Data provided:
= = = = = = =
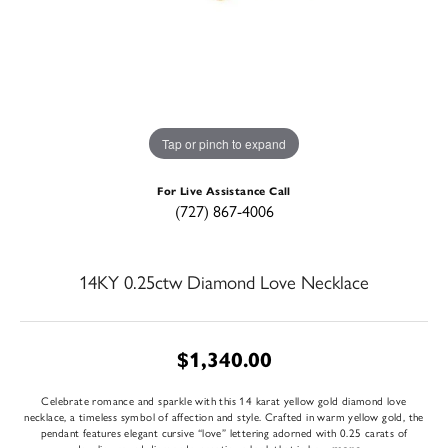
Tap or pinch to expand
For Live Assistance Call
(727) 867-4006
14KY 0.25ctw Diamond Love Necklace
$1,340.00
Celebrate romance and sparkle with this 14 karat yellow gold diamond love
necklace, a timeless symbol of affection and style. Crafted in warm yellow gold, the
pendant features elegant cursive “love” lettering adorned with 0.25 carats of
= = = = = = =
Task details: Drop the pictures and copy the data exactly.

Response below:
Tap or pinch to expand
For Live Assistance Call
(727) 867-4006
14KY 0.25ctw Diamond Love Necklace
$1,340.00
Celebrate romance and sparkle with this 14 karat yellow gold diamond love
necklace, a timeless symbol of affection and style. Crafted in warm yellow gold, the
pendant features elegant cursive “love” lettering adorned with 0.25 carats of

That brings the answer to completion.